Just as one man's actions set off revolution in Tunisia and then Egypt, so a writer's hunger strike can change Equatorial Guinea

The exuberance of people power emanating recently from the Middle East has made us think of all the places on earth where people desperately need more power. Places where people live under repression, without free or fair elections, without the just distribution of wealth, access to basic civic rights, representation, justice or recognition. Places where people can "disappear", where torture is endemic and where censorship is rife and dictators milk the people of their rightful wealth. Places of fear.

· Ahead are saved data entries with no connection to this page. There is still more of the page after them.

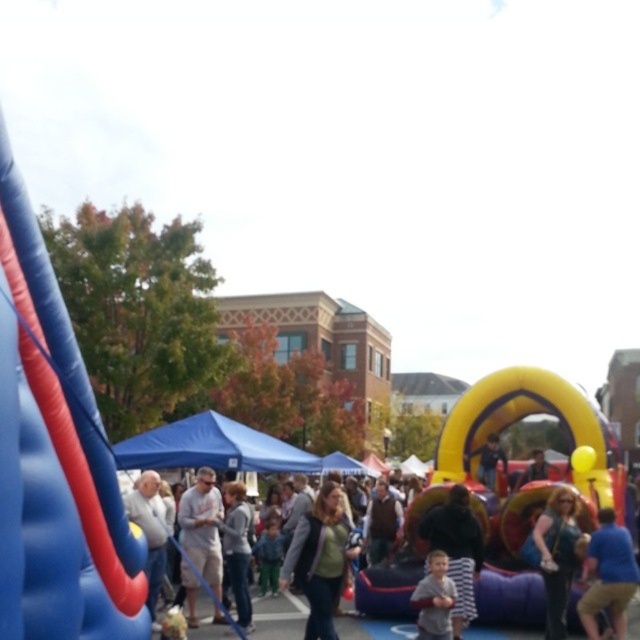 You are a photographer standing at the edge of the scene wanting to capture both the striped fabric shirt at center and the gray cotton shirt at center in a single photo. What is the minimum distance you need to move backward to ensure both shirts are fully visible in your camera frame?

The striped fabric shirt at center and the gray cotton shirt at center are 2.06 meters apart. To capture both in a single photo, you need to move back at least 2.06 meters to ensure the entire distance between them fits within the camera frame.

You are at the event and want to take a photo of both the blue and red bouncy castle on the left and the yellow inflatable archway on the right. To ensure both are in the frame, should you move closer to or farther from the two points marked as point (476, 544) and point (440, 556)?

Since point (476, 544) is behind point (440, 556), you should move closer to both points to ensure both the blue and red bouncy castle on the left and the yellow inflatable archway on the right are in the frame.

You are a photographer at the event and want to capture both the green fabric jacket at center and the shiny blue purse at center in a single photo. Which object should you focus on first if you want to ensure both are clearly visible in the frame?

You should focus on the green fabric jacket at center first because it is bigger than the shiny blue purse at center, making it easier to ensure both are in focus and visible. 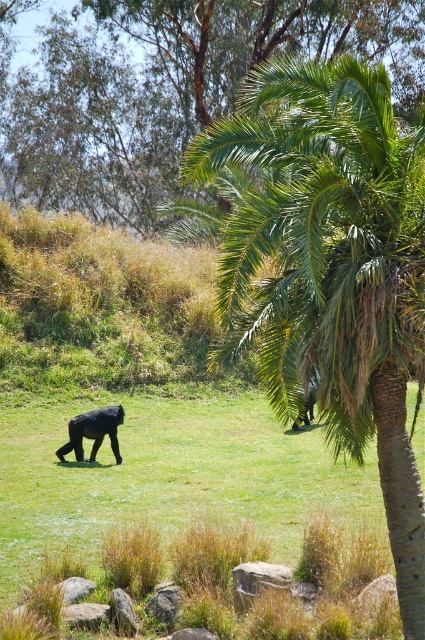 Question: Which point appears closest to the camera in this image?

Choices:
 (A) (95, 449)
 (B) (274, 136)
 (C) (136, 154)

Answer: (B)

Question: Is green leafy palm tree at center closer to the viewer compared to green leafy palm at upper center?

Choices:
 (A) yes
 (B) no

Answer: (A)

Question: Considering the relative positions of green leafy palm at upper center and shiny black gorilla at center in the image provided, where is green leafy palm at upper center located with respect to shiny black gorilla at center?

Choices:
 (A) right
 (B) left

Answer: (A)

Question: Observing the image, what is the correct spatial positioning of green leafy palm tree at center in reference to shiny black gorilla at center?

Choices:
 (A) above
 (B) below

Answer: (A)

Question: Which object is farther from the camera taking this photo?

Choices:
 (A) green leafy palm at upper center
 (B) green leafy palm tree at center
 (C) shiny black gorilla at center

Answer: (A)

Question: Which of the following is the closest to the observer?

Choices:
 (A) green leafy palm at upper center
 (B) shiny black gorilla at center

Answer: (B) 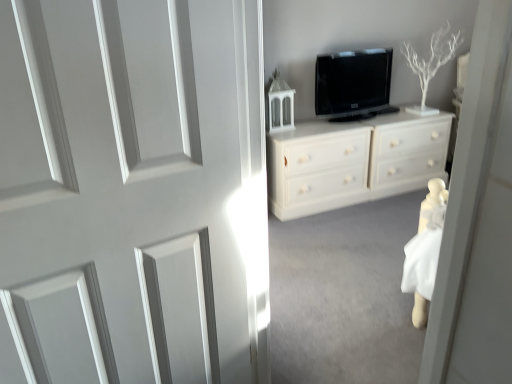 Measure the distance between white painted wood chest of drawers at center and camera.

white painted wood chest of drawers at center and camera are 2.85 meters apart from each other.

What do you see at coordinates (353, 85) in the screenshot? The image size is (512, 384). I see `black glossy tv at upper center` at bounding box center [353, 85].

What is the approximate width of white painted wood door at center?

4.07 inches.

Find the location of a particular element. This screenshot has height=384, width=512. white painted wood chest of drawers at center is located at coordinates (354, 161).

Which object is positioned more to the right, black glossy tv at upper center or white painted wood door at center?

Positioned to the right is black glossy tv at upper center.

In terms of size, does black glossy tv at upper center appear bigger or smaller than white painted wood door at center?

Clearly, black glossy tv at upper center is smaller in size than white painted wood door at center.

From a real-world perspective, is black glossy tv at upper center above or below white painted wood door at center?

Clearly, from a real-world perspective, black glossy tv at upper center is above white painted wood door at center.

Is black glossy tv at upper center not close to white painted wood door at center?

That's right, there is a large distance between black glossy tv at upper center and white painted wood door at center.

Looking at this image, what's the angular difference between white painted wood chest of drawers at center and white painted wood door at center's facing directions?

8.75 degrees.

Considering the relative sizes of white painted wood chest of drawers at center and white painted wood door at center in the image provided, is white painted wood chest of drawers at center thinner than white painted wood door at center?

Incorrect, the width of white painted wood chest of drawers at center is not less than that of white painted wood door at center.

Considering the positions of objects white painted wood chest of drawers at center and white painted wood door at center in the image provided, who is more to the left, white painted wood chest of drawers at center or white painted wood door at center?

Positioned to the left is white painted wood door at center.

Is white painted wood door at center surrounded by white painted wood chest of drawers at center?

No, white painted wood door at center is located outside of white painted wood chest of drawers at center.

Does white painted wood chest of drawers at center lie behind black glossy tv at upper center?

No, it is in front of black glossy tv at upper center.

Is point (416, 118) closer to viewer compared to point (377, 59)?

No, (416, 118) is further to viewer.

From a real-world perspective, is white painted wood chest of drawers at center below black glossy tv at upper center?

Yes, from a real-world perspective, white painted wood chest of drawers at center is beneath black glossy tv at upper center.

Which of these two, white painted wood chest of drawers at center or black glossy tv at upper center, is thinner?

Thinner between the two is black glossy tv at upper center.

Between white painted wood door at center and white painted wood chest of drawers at center, which one is positioned in front?

white painted wood door at center is more forward.

Does point (102, 44) come closer to viewer compared to point (395, 158)?

Yes, it is in front of point (395, 158).

Can you confirm if white painted wood door at center is shorter than white painted wood chest of drawers at center?

No.

Is black glossy tv at upper center at the back of white painted wood door at center?

No, white painted wood door at center is not facing away from black glossy tv at upper center.

In the scene shown: Considering the relative sizes of white painted wood door at center and black glossy tv at upper center in the image provided, is white painted wood door at center wider than black glossy tv at upper center?

Indeed, white painted wood door at center has a greater width compared to black glossy tv at upper center.

Between white painted wood door at center and black glossy tv at upper center, which one appears on the left side from the viewer's perspective?

Positioned to the left is white painted wood door at center.

Between point (54, 266) and point (387, 67), which one is positioned in front?

The point (54, 266) is closer.

Looking at their sizes, would you say black glossy tv at upper center is wider or thinner than white painted wood chest of drawers at center?

In the image, black glossy tv at upper center appears to be more narrow than white painted wood chest of drawers at center.

Relative to white painted wood chest of drawers at center, is black glossy tv at upper center in front or behind?

Visually, black glossy tv at upper center is located behind white painted wood chest of drawers at center.

Is white painted wood chest of drawers at center located within black glossy tv at upper center?

That's incorrect, white painted wood chest of drawers at center is not inside black glossy tv at upper center.

Is black glossy tv at upper center touching white painted wood chest of drawers at center?

black glossy tv at upper center is not next to white painted wood chest of drawers at center, and they're not touching.

Find the location of a particular element. This screenshot has width=512, height=384. television behind the white painted wood door at center is located at coordinates (353, 85).

Find the location of a particular element. This screenshot has width=512, height=384. chest of drawers that appears on the right of white painted wood door at center is located at coordinates (354, 161).

When comparing their distances from white painted wood chest of drawers at center, does white painted wood door at center or black glossy tv at upper center seem further?

white painted wood door at center is positioned further to the anchor white painted wood chest of drawers at center.

Estimate the real-world distances between objects in this image. Which object is further from white painted wood chest of drawers at center, black glossy tv at upper center or white painted wood door at center?

white painted wood door at center is positioned further to the anchor white painted wood chest of drawers at center.

Based on the photo, considering their positions, is white painted wood door at center positioned further to black glossy tv at upper center than white painted wood chest of drawers at center?

Based on the image, white painted wood door at center appears to be further to black glossy tv at upper center.

Based on the photo, which object lies nearer to the anchor point white painted wood door at center, black glossy tv at upper center or white painted wood chest of drawers at center?

white painted wood chest of drawers at center is closer to white painted wood door at center.

Estimate the real-world distances between objects in this image. Which object is closer to black glossy tv at upper center, white painted wood chest of drawers at center or white painted wood door at center?

white painted wood chest of drawers at center is closer to black glossy tv at upper center.

Looking at the image, which one is located closer to white painted wood door at center, white painted wood chest of drawers at center or black glossy tv at upper center?

Based on the image, white painted wood chest of drawers at center appears to be nearer to white painted wood door at center.

You are a GUI agent. You are given a task and a screenshot of the screen. Output one action in this format:
    pyautogui.click(x=<x>, y=<y>)
    Task: Click on the chest of drawers located between white painted wood door at center and black glossy tv at upper center in the depth direction
    
    Given the screenshot: What is the action you would take?
    pyautogui.click(x=354, y=161) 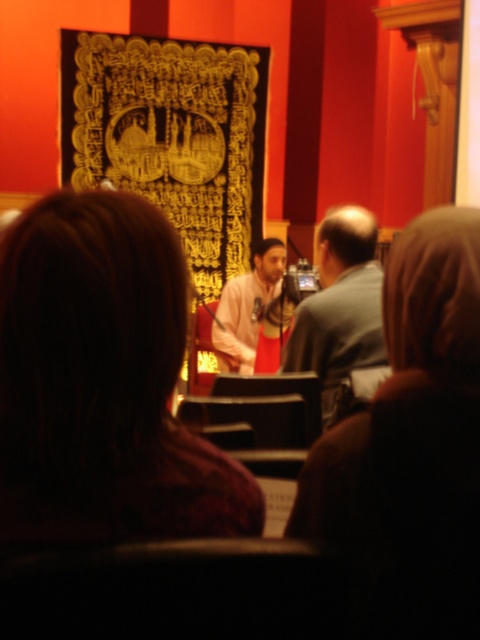 You are an event organizer who needs to ensure that all clothing items in the scene are appropriately sized for their wearers. Based on the image, which clothing item, the brown fabric headscarf at center or the gray fabric shirt at center, might be more likely to require adjustment due to its size?

The brown fabric headscarf at center is larger in size than the gray fabric shirt at center, so it might require adjustment due to its size.

You are an event coordinator observing the scene. You need to determine if the microphone is within reach of the dark brown hair at center and the gray fabric shirt at center. Can you confirm if the microphone is accessible to both?

The dark brown hair at center is shorter than gray fabric shirt at center, so the microphone is accessible to both the dark brown hair at center and the gray fabric shirt at center since the shirt is longer and can reach the microphone if needed.

You are an audience member sitting in the back row of the room. You notice two items at the center of the stage. One is dark brown hair at center and the other is gray fabric shirt at center. Which item is closer to you?

The dark brown hair at center is closer to you because it is in front of the gray fabric shirt at center.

On 11 February in Equatorial Guinea, a writer by the name of Juan Tomás Ávila Laurel embarked on a hunger strike to claim justice and democracy for his people, too. The despotic ruler of Equatorial Guinea, Teodoro Obiang, has been in power since seizing it from his uncle Francisco Macías, another dictator who took power after the country gained independence from Spain. Massively rich in crude oil, the wealth of the nation lies in the hands of a minority elite while most Guineans suffer the indignities of hardship, repression and an appalling record on human rights – not to mention one of the lowest levels of development in Africa. Oil companies do business with the likes of Obiang and family, who are well served by the income generated from the country's rich natural resources. To quote Human Rights Watch, the "dictatorship under President Obiang has used an oil boom to entrench and enrich itself further at the expense of the country's people''.

Ávila Laurel is the author of more than a dozen works and a well-known writer in Spanish. He is one of very few intellectuals in a country where poverty is rife. In a desperate bid for democracy, he has written an open letter to José Bono, president of the Spanish Congress of Deputies, on the occasion of the latter's official visit to Malabo, requesting Spain to oversee a transition to democracy.

Much of this writer's efforts have been focused over the years on trying to dislodge dictatorship and instil democracy. Only this February, though, did he go so far as to embark on a hunger strike in this struggle. He has now travelled to Spain. "We all need to push," he says. By this, he means all of us: those who are without democracy and those who enjoy it, for the project of democracy unites people and is a shared responsibility. It is unfinished as long as there is repression and abuse. Those with freedom of expression need to speak out for those who have been silenced. More than the millions spent on war or the foray of tanks into Iraq, more than pledges made at election time and more than the vacuous dialogue of politicians, it is people power that can make democracy happen.

The problem for Equatorial Guinea is one of visibility and recognition; most African states rarely feature in western media. History is also a problem. There is a widespread and entrenched assumption that Africa is somehow "different" from Europe or the west. That things happen there that would not be acceptable elsewhere. Long the dark underbelly of "civilised" Europe (if in doubt, do read Hegel's renowned treatise on Africa as the point where civilisation ends), it is, for many, just "Africa" – a huge stretch of land with an amazingly diverse social, economic, political and natural topography gets collapsed into one word. Over centuries of colonial rule, the globally powerful have in their own interests both availed themselves of it and left it unrecognised.

Can Ávila Laurel, much loved, read and admired for his brilliance, his commitment and his courage to speak out, salvage the course of his nation by putting his life on the line? What can one man achieve by going on hunger strike?

A lot. The uprising in Egypt resulted from that which took place in Tunisia – and these started from the single, desperate act of the impoverished vegetable vendor Mohammed Bouazizi in the little known town of Sidi Bouzid. By immolating himself in protest at the confiscation of his cart by the authorities, he has posthumously given hope to the people of at least two nations. Last week's events in Egypt have plunged those who suffer tyrannical regimes into one, long dark night of the soul. It has willed them to voice dissent. To take huge risks and to run with the dream of democracy. To assert people power. That, however, requires people – everywhere, all of us – to speak out in democracy's name.